Recently I helped my brother rewrite a sudoku solver he had been hacking on. His original implementation did some smart look-ahead to determine quickly which cells of the puzzle could be inferred from surrounding columns, rows, and regions. We were curious, though, to see how this would compare to a naive solver. Our naive solver can only decide what number to put in a cell based on its own row, column, and region (3x3 square).
The premise of our naive solver prohibits leveraging inference about a cell’s possible options beyond what can be inferred the rules of the game:
- Number can appear only once on each row
- Number can appear only once on each column
- Number can appear only once on each region
This means we cannot use look-ahead strategies like x-wing, which are popular methods implemented in other solvers. Again, our constraint is simply to understand and compare differences between sophisticated solvers and a certain form of brute-force solver.
The first piece of our solver is a class to hold the game board which is a 9x9 matrix of cells. The board has a validation function to determine if the board is valid according to the rules stated above. Each Cell object holds an array of values called ‘options’, which contains the possible options 1 through 9 for the eventual value of that cell. When a cell’s value is set, it removes that value from the option set of each cell in its row, column, and region. The solver works recursively, picking the cell with the least number of options and setting it’s value, and continuing to guess values until it either solves the puzzle or exhausts its options in a given possibility tree.

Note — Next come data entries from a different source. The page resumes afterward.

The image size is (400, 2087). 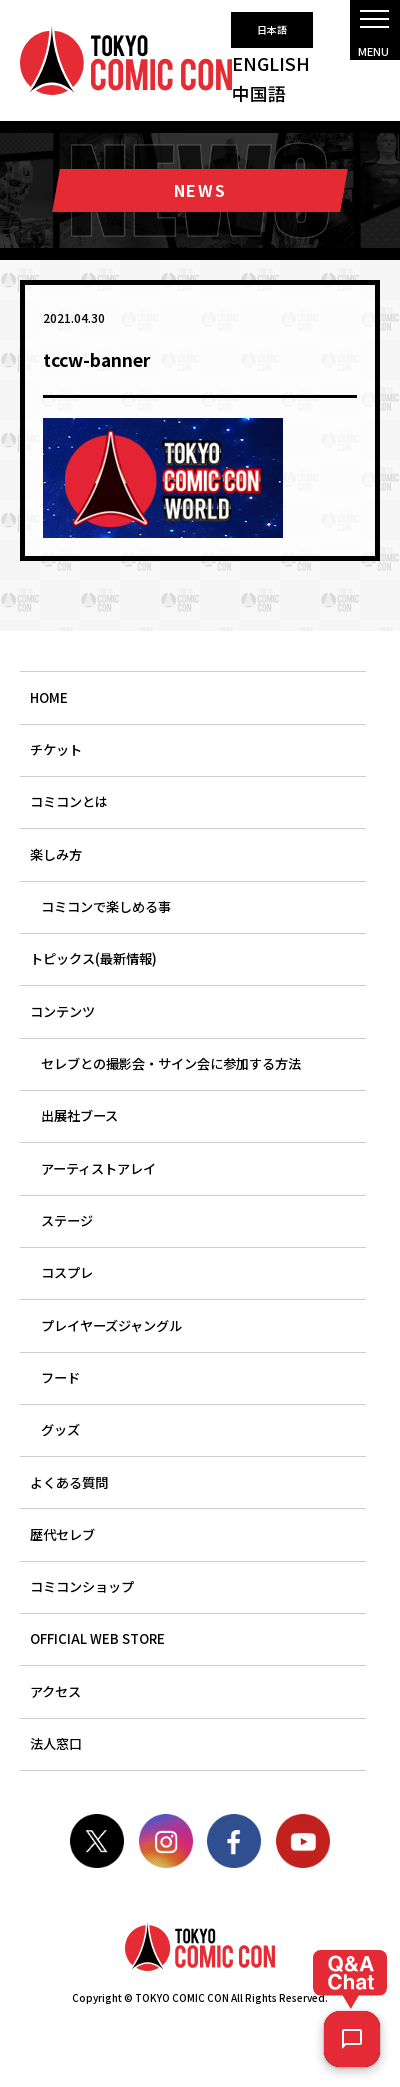 I want to click on 歴代セレブ, so click(x=62, y=1534).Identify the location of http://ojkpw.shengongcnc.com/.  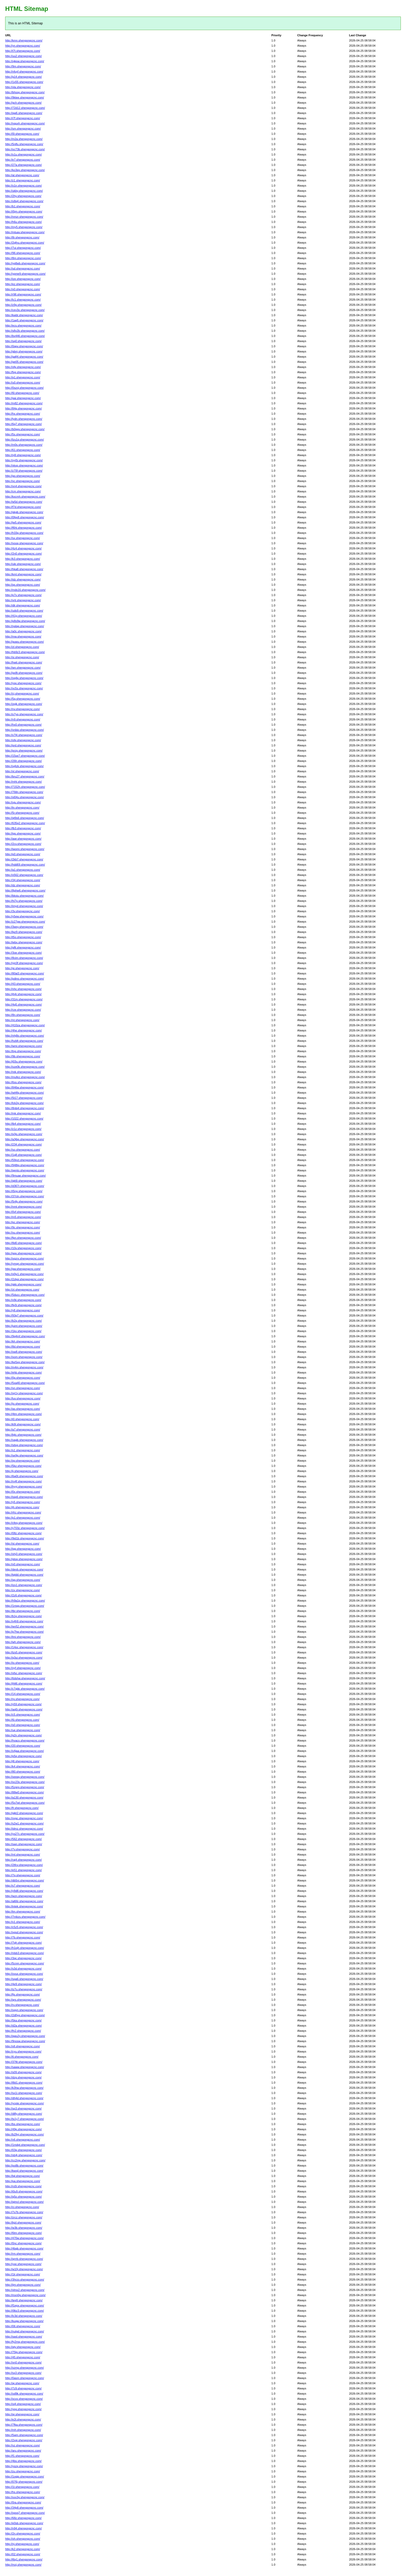
(24, 61).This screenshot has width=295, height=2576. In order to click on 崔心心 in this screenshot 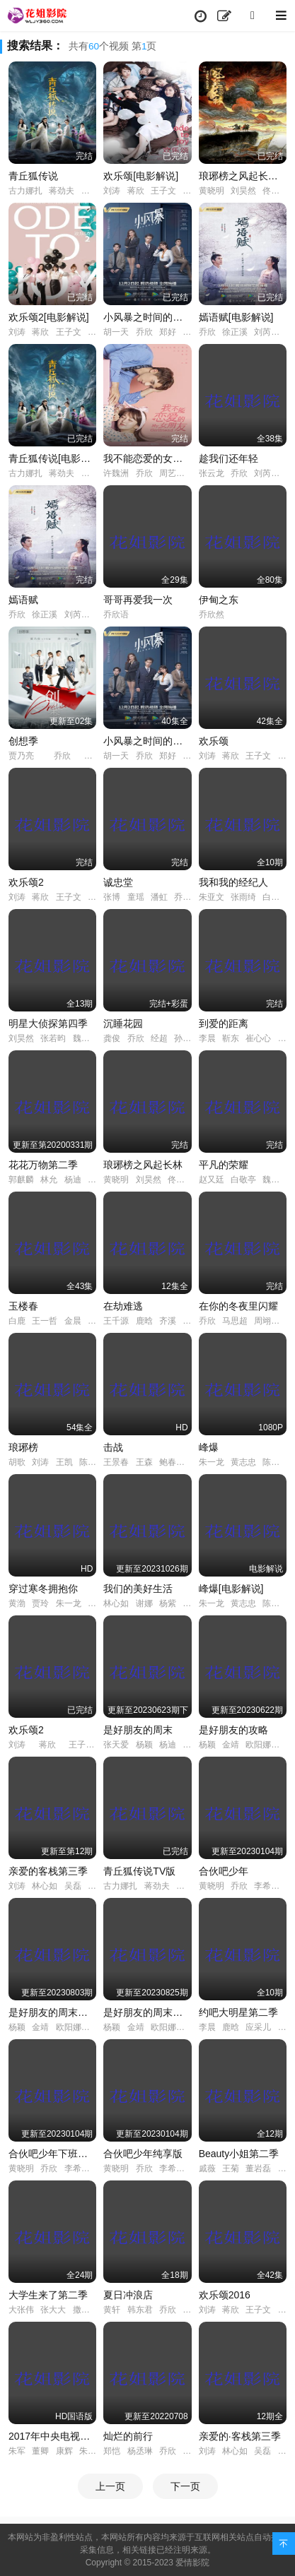, I will do `click(258, 1038)`.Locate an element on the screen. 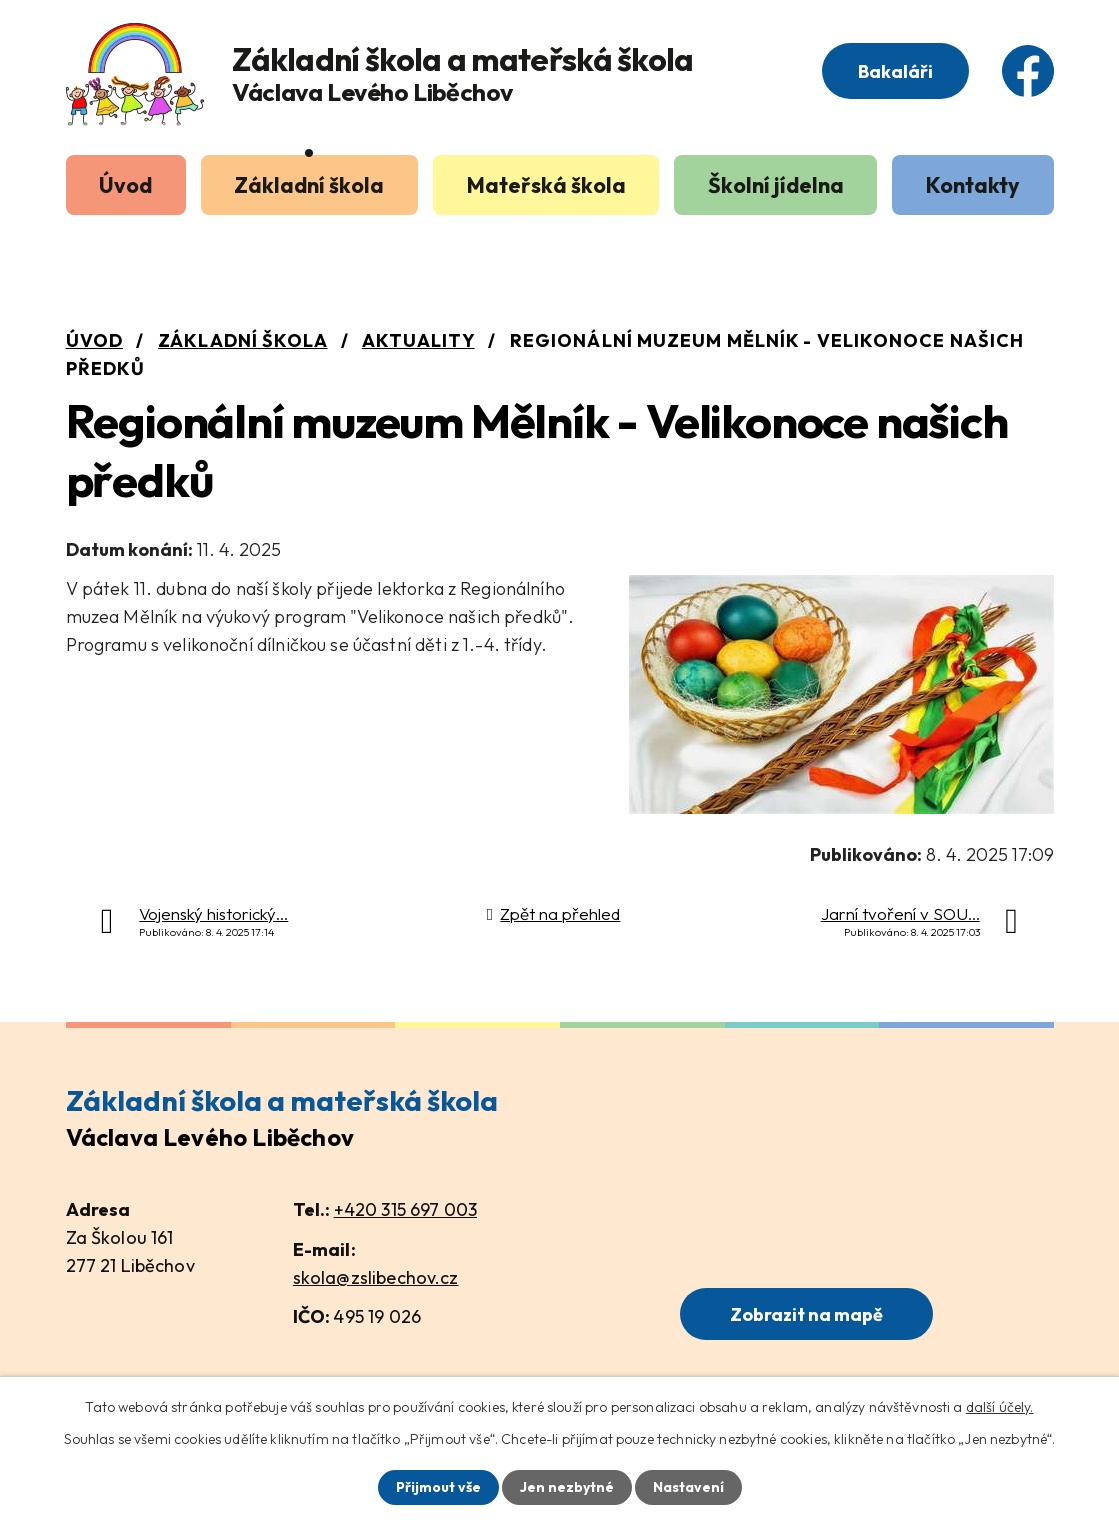 The height and width of the screenshot is (1524, 1119). Nastavení is located at coordinates (688, 1487).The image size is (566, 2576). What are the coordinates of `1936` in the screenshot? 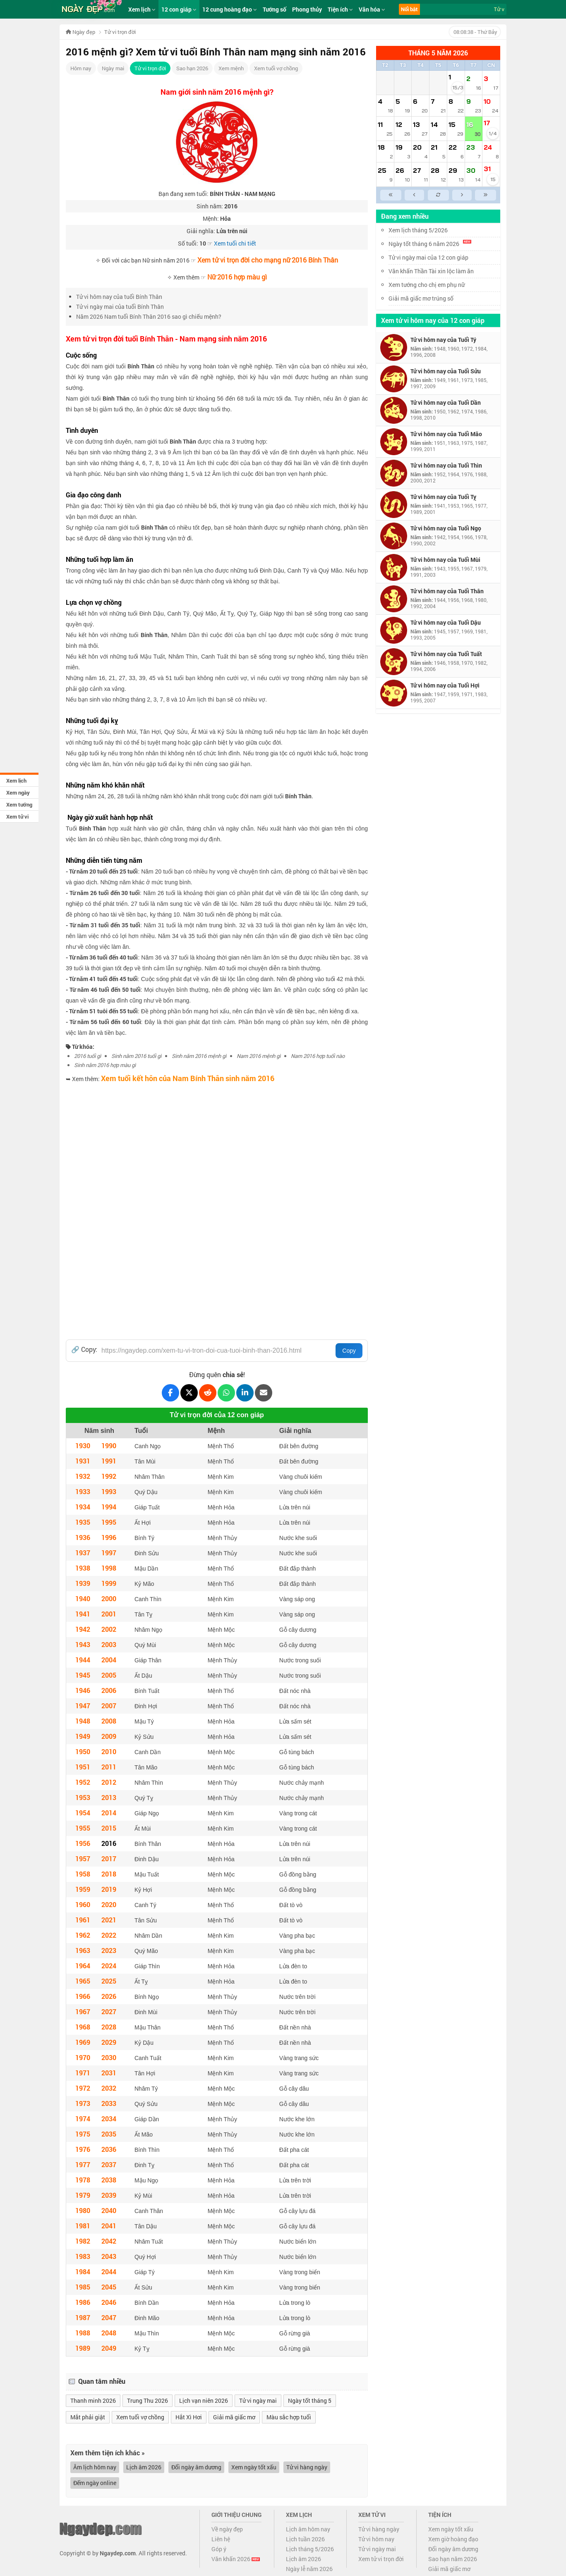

As we were designing the solver, my brother asked if we should take a shortcut
by analyzing the board to determine if there are any cells which are the only
cell in a row, column, and region containing a specific option. This means that
if a cell has the value
9 in its option set, for instance, and no other cell
in its row, column, or region has the option of
9, we can set that cell to 9.
This would be a really straightforward idea to implement, but eventually we
determined that it goes against the ethos of our naive solver experiment,
because it’s still a form of look-ahead.
Ultimately, the solver we designed only cares about board validity, not impossibility. Look-ahead allows a solver to predict dead-end possibility trees before testing them, whereas our solver has one optimization which is to choose the cell with the fewest options before it starts making guesses.
I haven’t created an exhaustive comparison between our solver and any other solvers, but on my 2014 Macbook Pro, our solver has completed any sudoku we’ve thrown at it in under 12 seconds.